* [Problem description] Search the material below for the string "upon" and extract each line that has it.

* [The input]
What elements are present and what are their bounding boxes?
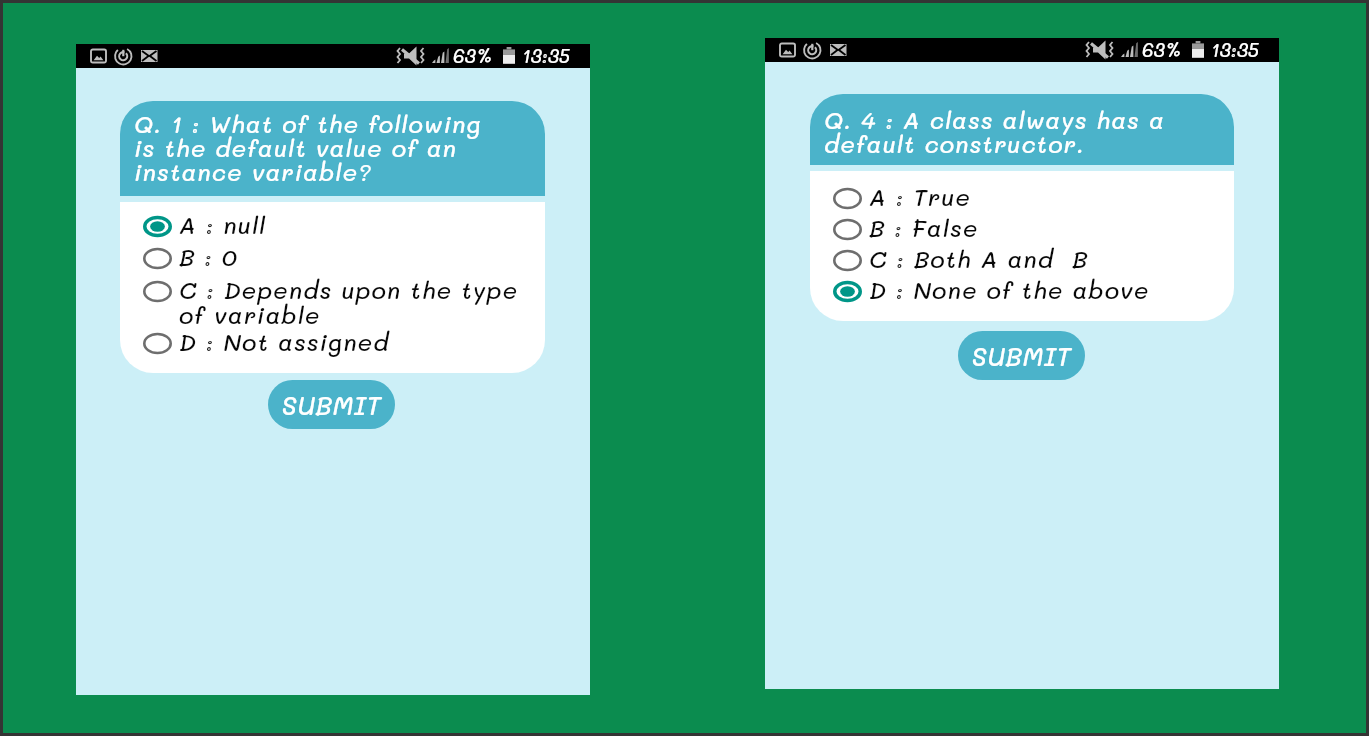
button[interactable]: B : 0 (142, 241, 537, 272)
staticText: 13:35 (1211, 37, 1259, 61)
staticText: Q. 1 : What of the following (134, 108, 482, 139)
staticText: 13:35 (522, 43, 570, 67)
button[interactable]: B : False (832, 212, 1226, 243)
button[interactable]: D : Not assigned (142, 326, 537, 357)
staticText: B : 0 (179, 241, 238, 272)
button[interactable]: D : None of the above (832, 274, 1226, 305)
staticText: C : Depends upon the type of variable (179, 274, 519, 330)
staticText: instance variable? (134, 156, 372, 187)
button[interactable]: C : Depends upon the type of variable (142, 274, 537, 330)
staticText: D : Not assigned (179, 326, 390, 357)
staticText: is the default value of an (134, 132, 457, 163)
staticText: 63% (453, 43, 493, 67)
button[interactable]: Battery 63 percent (1193, 38, 1279, 62)
button[interactable]: Alarm / power notification (810, 38, 842, 62)
staticText: C : Both A and B (869, 243, 1089, 274)
button[interactable]: C : Both A and B (832, 243, 1226, 274)
staticText: A : null (179, 209, 267, 240)
staticText: 63% (1142, 37, 1182, 61)
button[interactable]: Screenshot notification (88, 44, 121, 68)
button[interactable]: SUBMIT (958, 331, 1085, 380)
button[interactable]: A : True (832, 181, 1226, 212)
staticText: SUBMIT (971, 339, 1072, 373)
staticText: Q. 4 : A class always has a (824, 104, 1165, 135)
button[interactable]: Ringer muted (1139, 38, 1170, 62)
staticText: SUBMIT (281, 388, 382, 422)
button[interactable]: Mobile signal strength (1170, 38, 1193, 62)
button[interactable]: Mobile signal strength (481, 44, 504, 68)
button[interactable]: SUBMIT (268, 380, 395, 429)
staticText: B : False (869, 212, 979, 243)
button[interactable]: Alarm / power notification (121, 44, 153, 68)
button[interactable]: Ringer muted (450, 44, 481, 68)
staticText: A : True (869, 181, 971, 212)
button[interactable]: New mail notification (842, 38, 868, 62)
button[interactable]: New mail notification (153, 44, 179, 68)
staticText: default constructor. (824, 128, 1085, 159)
button[interactable]: Battery 63 percent (504, 44, 590, 68)
staticText: D : None of the above (869, 274, 1150, 305)
button[interactable]: A : null (142, 209, 537, 240)
button[interactable]: Screenshot notification (777, 38, 810, 62)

* [Your solution]
staticText: C : Depends upon the type of variable (179, 274, 519, 330)
button[interactable]: C : Depends upon the type of variable (142, 274, 537, 330)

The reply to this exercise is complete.